J’ai cru que cette machine nous apporterait la liberté jusqu’au jour où j’ai vu qu’on pouvait mettre les MACs en réseau, bref tout comme dans les vieux gros systèmes rédactionnels que j’avais quittés.

Alors pour les liseuses, quelle que soit la qualité d’affichage remarquable, le poids ultra-léger qui contraste avec les premiers parpaings qu’on nous proposait à l’origine, je ne marche pas.

On peut disposer de millions de titres en ligne, mais les marchands se sont arrangés pour avoir chacun leur système propriétaire, même s’ils nous jurent de créer un machin lisible par toutes les liseuses.
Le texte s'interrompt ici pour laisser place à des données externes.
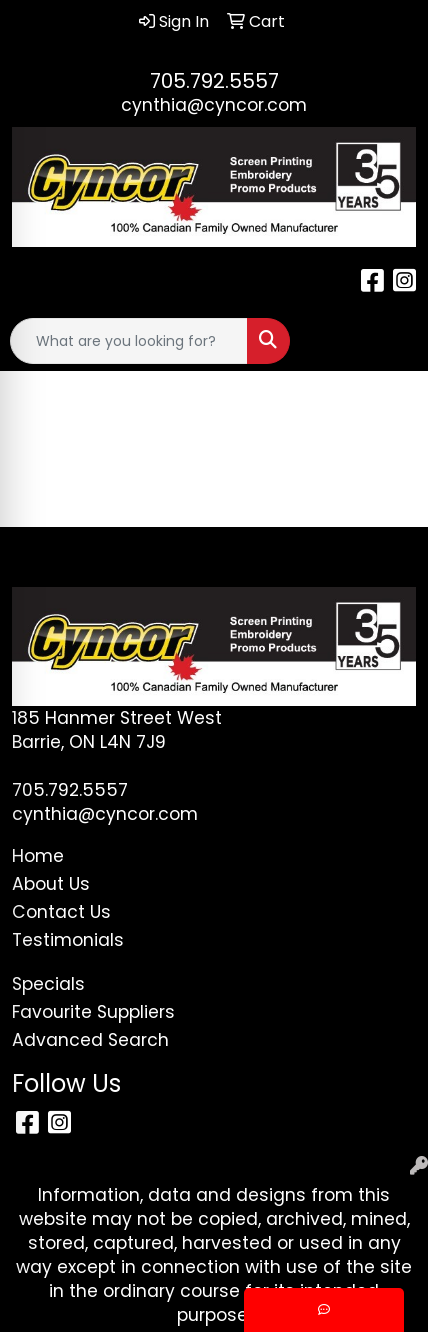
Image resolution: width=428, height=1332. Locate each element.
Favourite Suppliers (93, 1012)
J’entre dans la Résistance !
Avec mon exemplaire papier, je n’aurai jamais besoin de le recharger sur une prise de courant, de changer les accus ou de mettre à jour le système dès que les grands prêtres de l’obsolescence programmée se décideront à me mettre dans l’embarras avec un nouveau truc qui ne sert à rien.

J’ai trop d’admiration pour mes amis imprimeurs, j’aime trop flâner dans les librairies et autres maisons de la presse.
Enfin, je trouve le prix d’entrée un peu cher. Et surtout, avez-vous déjà essayé de prêter une liseuse à un ami ? »
Déjà que lorsqu’on prête un bouquin à un proche, on a toutes les peines du monde à le récupérer… » Gérard

La liseuse la plus chère (clin d’oeil d’une abonnée)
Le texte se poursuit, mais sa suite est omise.